[Saved entries]
============

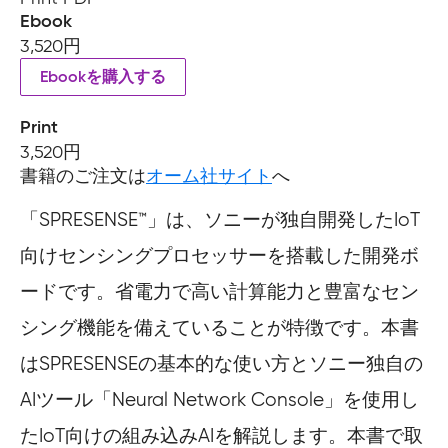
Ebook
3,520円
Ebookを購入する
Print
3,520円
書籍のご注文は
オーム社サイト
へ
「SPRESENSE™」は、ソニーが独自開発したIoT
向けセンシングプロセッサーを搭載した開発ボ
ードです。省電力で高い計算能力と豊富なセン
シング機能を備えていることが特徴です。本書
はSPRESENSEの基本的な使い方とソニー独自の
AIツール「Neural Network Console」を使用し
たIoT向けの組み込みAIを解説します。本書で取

============

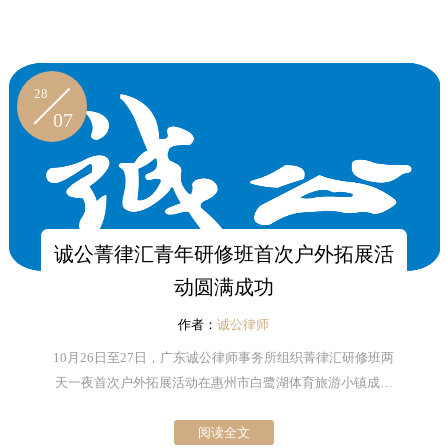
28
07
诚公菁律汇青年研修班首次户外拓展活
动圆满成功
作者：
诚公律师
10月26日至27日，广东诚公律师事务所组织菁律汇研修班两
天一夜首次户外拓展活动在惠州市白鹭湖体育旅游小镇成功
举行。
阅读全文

============

One stretch of the lines above is wanted, from the line that contains "向けセンシングプロセッサーを搭載した開発ボ" through the line that contains "たIoT向けの組み込みAIを解説します。本書で取". Output it exactly.

Task response
向けセンシングプロセッサーを搭載した開発ボ
ードです。省電力で高い計算能力と豊富なセン
シング機能を備えていることが特徴です。本書
はSPRESENSEの基本的な使い方とソニー独自の
AIツール「Neural Network Console」を使用し
たIoT向けの組み込みAIを解説します。本書で取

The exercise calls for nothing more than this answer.